Walker Books Australia
June 2021
ISBN: 9781839130571
Imprint: Andersen Press
Australian RRP: $26.99
New Zealand RRP: $28.99

There are some seriously fabulous YA books coming out of the UK recently – and I’m not trying to take anything away from our local authors at all – it’s just that every single UK title I’ve read, probably in the last year, has completely blown me away. This is another of them.
Dark and intense, it is the story of one boy’s relationship with his da, set amid the angst and terrible sadness of PTSD. The nameless narrator, referred to as Boy or the boy, relates the events he experiences living with his dad, in a caravan in the woods. Actually, it’s more the events he experiences once his dad is ‘banged up’ and he struggles to work things out on his own. It’s not that he can’t go home to his Mam, but more, the intense loyalty he feels towards his father, with his certainty that he is the only one who can ‘get through’ to his dad in the moments of danger. Boy knows he can manage in the caravan on his own but it’s the dark forces circling, like the Bad Man, Toomey, and the hidden beasts lurking that are his biggest enemy.

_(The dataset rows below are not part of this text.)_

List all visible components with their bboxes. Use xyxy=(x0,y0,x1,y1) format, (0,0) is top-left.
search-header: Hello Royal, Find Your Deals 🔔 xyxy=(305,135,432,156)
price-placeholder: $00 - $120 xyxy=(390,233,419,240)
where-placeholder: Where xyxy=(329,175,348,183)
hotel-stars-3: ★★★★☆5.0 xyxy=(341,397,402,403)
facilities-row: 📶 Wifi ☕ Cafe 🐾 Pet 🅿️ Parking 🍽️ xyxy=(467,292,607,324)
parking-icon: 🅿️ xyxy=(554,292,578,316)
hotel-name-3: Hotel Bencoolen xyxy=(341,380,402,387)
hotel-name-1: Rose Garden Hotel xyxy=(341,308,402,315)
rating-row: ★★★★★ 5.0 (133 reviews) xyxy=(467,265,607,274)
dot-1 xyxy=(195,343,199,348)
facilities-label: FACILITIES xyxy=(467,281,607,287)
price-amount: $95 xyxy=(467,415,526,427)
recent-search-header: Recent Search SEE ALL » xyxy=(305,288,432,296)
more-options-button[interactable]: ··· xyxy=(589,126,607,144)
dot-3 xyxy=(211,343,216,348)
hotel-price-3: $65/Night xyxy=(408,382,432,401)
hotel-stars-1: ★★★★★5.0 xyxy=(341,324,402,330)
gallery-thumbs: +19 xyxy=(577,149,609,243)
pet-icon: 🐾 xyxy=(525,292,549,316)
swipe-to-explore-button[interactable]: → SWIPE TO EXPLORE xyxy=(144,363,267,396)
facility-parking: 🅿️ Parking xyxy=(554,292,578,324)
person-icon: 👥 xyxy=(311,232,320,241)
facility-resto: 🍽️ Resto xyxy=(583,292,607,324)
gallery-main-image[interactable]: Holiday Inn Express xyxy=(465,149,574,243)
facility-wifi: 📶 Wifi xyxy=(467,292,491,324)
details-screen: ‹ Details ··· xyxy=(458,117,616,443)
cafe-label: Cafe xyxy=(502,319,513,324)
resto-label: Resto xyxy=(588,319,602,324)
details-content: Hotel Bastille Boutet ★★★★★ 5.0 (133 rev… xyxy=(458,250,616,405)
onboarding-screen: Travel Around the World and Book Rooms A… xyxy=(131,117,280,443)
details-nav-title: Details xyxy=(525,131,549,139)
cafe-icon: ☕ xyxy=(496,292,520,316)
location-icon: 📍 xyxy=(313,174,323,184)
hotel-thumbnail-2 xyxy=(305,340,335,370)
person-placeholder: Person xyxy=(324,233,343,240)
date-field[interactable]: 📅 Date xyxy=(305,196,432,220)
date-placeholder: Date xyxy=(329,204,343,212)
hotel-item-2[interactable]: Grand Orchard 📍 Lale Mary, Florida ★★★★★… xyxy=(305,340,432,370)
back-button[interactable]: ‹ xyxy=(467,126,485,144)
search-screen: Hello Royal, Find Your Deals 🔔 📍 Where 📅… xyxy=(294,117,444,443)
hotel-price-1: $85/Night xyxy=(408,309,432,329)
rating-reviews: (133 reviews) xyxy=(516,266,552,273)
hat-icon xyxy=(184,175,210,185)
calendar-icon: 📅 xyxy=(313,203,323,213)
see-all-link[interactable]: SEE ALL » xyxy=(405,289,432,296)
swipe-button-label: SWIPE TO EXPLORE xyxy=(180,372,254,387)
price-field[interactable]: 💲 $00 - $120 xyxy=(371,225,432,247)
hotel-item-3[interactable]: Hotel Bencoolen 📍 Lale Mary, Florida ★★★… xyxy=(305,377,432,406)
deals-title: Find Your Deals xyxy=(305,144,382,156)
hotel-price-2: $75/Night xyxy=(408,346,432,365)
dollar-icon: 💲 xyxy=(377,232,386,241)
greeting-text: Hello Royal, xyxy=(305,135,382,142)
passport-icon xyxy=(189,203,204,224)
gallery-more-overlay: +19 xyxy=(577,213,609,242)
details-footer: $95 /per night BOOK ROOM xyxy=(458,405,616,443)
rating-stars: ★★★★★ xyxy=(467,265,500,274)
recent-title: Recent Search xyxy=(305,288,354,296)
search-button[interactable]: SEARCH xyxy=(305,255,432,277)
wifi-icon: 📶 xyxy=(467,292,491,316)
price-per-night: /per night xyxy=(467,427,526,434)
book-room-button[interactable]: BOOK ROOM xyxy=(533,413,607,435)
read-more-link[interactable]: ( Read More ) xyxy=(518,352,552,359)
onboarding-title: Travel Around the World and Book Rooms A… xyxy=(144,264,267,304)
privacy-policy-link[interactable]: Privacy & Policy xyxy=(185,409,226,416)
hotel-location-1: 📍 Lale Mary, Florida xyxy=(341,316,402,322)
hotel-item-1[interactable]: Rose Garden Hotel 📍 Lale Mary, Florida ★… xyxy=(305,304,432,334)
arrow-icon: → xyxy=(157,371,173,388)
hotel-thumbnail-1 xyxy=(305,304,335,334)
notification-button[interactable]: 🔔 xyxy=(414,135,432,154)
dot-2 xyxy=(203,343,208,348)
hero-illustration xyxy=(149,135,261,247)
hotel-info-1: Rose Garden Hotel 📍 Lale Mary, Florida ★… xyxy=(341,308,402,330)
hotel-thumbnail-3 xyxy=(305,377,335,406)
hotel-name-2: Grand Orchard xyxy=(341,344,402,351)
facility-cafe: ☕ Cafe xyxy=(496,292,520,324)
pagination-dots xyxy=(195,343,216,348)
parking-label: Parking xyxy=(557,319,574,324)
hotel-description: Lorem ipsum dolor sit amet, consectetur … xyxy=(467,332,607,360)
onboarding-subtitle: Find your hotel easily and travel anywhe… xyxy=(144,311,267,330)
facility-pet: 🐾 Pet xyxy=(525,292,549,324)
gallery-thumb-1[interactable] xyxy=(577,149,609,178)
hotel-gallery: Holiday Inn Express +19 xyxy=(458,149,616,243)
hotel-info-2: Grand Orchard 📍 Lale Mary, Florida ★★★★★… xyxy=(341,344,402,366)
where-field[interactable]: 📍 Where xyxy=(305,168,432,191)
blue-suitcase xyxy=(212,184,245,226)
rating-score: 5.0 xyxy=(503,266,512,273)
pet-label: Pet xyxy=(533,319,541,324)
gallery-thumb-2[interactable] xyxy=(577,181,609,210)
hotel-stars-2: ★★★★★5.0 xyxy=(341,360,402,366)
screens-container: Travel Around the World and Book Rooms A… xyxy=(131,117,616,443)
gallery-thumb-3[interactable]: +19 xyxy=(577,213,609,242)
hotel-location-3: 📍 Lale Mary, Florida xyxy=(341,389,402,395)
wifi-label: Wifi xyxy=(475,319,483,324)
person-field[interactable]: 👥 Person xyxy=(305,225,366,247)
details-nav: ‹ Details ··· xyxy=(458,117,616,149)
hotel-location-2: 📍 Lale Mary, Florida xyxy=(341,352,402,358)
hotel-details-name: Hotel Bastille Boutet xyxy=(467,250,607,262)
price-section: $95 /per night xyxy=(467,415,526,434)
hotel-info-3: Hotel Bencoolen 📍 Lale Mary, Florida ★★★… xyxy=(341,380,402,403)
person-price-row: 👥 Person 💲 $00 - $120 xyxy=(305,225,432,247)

His meeting with Sophie is paramount in his struggle to keep a grip on some kind of hope and lifeline to normality but even more than this, has been the arrival of an elderly dog he calls Mol(ly) – both of these become his comfort and bolster in the danger he faces.
This is not an easy read. There are kids who will struggle with it – not because it’s difficult technically, but because it is quite confronting emotionally but those who persist will be well rewarded. There are many teens for whom life is not easy, but the lifeline/s offered by friends, family and others are so important , and equally important, is for us to put such books into the hands of young people.
This is another beautifully presented book I have read in the last week or so – with a striking dust jacket, fabulous end papers and evocative illustrations.
I will be definitely be book talking this one at our first ChocLit meeting when term begins and I highly recommend it for your astute readers from around 14 years upwards.